Hommage à Rick Davies

Richard Werly, créée le 14-09-2025

"Pour ma part, à l’occasion e la disparition de Rick Davies, ce sera un hommage à notre jeunesse, l'hommage à Supertramp ; une musique, un style musical, mais aussi un certain sens de la fête … Mais c'était aussi une image des Etats-Unis. Des Etats-Unis qui faisaient rêver, vous vous rappelez la pochette de l’album Breakfast in America. Je me demande aujourd'hui qui a encore envie de prendre son petit déjeuner en Amérique ou d'avoir un petit déjeuner américain. On a écouté beaucoup Supertramp ces jours-ci et ça faisait du bien dans ce marasme français et dans cette inquiétude américaine."


La peau dure

Marc-Olivier Padis, créée le 14-09-2025

"Dans la rentrée littéraire, énormément de livres parlent de relations familiales et j'ai choisi de lire celui que Vanessa Schneider consacre à son père Michel Schneider, haut fonctionnaire, essayiste, psychanalyste et musicien.

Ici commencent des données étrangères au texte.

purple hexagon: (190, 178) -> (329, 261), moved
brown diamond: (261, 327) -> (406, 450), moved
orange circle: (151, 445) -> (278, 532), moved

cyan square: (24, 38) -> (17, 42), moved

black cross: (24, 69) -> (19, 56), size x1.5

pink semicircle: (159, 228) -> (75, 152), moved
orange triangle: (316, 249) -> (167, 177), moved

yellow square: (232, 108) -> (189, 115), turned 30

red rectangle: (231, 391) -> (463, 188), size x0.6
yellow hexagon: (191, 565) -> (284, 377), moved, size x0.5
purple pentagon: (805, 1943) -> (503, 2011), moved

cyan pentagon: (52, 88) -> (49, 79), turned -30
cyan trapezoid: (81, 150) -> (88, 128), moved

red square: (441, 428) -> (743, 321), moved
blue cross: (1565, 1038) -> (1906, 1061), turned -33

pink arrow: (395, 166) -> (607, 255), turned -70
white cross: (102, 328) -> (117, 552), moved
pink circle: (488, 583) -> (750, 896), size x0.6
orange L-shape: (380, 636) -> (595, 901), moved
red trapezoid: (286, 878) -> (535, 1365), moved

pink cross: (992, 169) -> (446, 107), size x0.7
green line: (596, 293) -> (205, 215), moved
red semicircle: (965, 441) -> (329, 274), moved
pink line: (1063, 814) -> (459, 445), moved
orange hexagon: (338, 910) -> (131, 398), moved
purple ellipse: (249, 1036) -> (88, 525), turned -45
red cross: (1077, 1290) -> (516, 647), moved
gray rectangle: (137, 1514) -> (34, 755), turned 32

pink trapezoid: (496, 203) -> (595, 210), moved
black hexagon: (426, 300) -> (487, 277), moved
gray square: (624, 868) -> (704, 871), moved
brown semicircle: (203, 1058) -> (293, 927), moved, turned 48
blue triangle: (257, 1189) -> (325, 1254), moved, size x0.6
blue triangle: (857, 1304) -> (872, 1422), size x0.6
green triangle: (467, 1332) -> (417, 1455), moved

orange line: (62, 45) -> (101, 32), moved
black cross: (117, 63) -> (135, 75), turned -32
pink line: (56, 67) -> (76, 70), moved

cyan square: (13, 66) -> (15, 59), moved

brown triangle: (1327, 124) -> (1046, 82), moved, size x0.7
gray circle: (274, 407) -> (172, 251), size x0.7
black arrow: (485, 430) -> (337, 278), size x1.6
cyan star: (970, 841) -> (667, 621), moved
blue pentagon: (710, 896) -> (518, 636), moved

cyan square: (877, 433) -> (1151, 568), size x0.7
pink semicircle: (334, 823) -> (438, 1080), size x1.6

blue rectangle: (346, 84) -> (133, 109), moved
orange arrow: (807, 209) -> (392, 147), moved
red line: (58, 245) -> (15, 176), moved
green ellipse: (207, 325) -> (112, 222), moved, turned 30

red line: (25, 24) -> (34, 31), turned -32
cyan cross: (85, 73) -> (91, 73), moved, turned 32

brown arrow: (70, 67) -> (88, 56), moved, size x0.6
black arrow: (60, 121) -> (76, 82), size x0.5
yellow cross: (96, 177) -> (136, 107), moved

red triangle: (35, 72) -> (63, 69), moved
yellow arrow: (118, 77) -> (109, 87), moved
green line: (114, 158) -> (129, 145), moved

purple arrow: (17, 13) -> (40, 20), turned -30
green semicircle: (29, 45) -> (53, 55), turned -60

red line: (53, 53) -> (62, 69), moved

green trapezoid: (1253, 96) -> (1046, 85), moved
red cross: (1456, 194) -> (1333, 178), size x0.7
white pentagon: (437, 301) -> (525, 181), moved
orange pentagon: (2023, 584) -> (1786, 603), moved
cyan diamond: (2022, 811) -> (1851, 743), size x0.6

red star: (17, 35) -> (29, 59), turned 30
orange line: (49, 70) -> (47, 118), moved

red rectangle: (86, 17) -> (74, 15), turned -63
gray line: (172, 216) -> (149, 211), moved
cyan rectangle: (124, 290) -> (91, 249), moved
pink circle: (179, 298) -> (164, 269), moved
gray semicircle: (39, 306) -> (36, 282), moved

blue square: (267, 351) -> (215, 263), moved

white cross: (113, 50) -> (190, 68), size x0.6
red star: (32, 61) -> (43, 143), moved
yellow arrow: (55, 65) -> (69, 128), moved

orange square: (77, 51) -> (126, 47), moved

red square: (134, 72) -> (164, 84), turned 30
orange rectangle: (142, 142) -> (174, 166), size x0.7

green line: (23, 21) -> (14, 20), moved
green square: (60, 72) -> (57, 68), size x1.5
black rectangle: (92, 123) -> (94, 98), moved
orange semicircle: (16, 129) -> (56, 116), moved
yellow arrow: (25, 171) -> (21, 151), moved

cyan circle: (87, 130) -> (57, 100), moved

Il avait été directeur de la musique au ministère de la Culture et avait écrit un essai, une critique radicale de la période Jack Lang, très polémique, mais très vigoureux, très documenté, et assez courageux. Mais aussi un livre sur Glenn Gould, vraiment magnifique, un chef d'œuvre d'initiation, en tout cas pour quelqu'un comme moi qui connaît mal la musique classique. Vanessa Schneider choisit un angle un peu générationnel en comparant sa génération à celle de son père, cette génération d'après-guerre qui a fait mai 68, qui s'est fourvoyée dans le gauchisme (le maoïsme dans le cas de son père) et qui s'est rattrapée après le tournant de 1981. Et comme le dit Michel Schneider à sa fille « nous sommes la première génération à avoir tué à la fois le père et le fils ». C'est cette citation qui fournit le fil rouge de cette remémoration filiale et familiale."



Jusqu'au bout de la nuit : les vies de Jacques Benoist-Méchin : 1901-1983

Matthias Fekl, créée le 14-09-2025

"Et pour l'histoire je recommande la lecture de la remarquable biographie d'Éric Roussel consacrée à Jacques Benoist-Méchin. Grand intellectuel des années 1920 et 1930, fasciné par le fascisme et par l'Allemagne nazie, il s’agit d’une réflexion sur comment on peut être brillant, cultivé et pourtant se fourvoyer totalement. Le livre traite aussi de la fascination pour la force, malgré l'abjection de ces régimes, on comprend qu'il y a un gros problème, au moment où, écrit Éric Roussel, Laval considère que Benoist-Méchin est trop proche de l'Allemagne … Et puis par contraste, cela montre aussi que malgré toutes ces imperfections, dans les périodes troubles l'attachement à la démocratie doit demeurer indéfectible."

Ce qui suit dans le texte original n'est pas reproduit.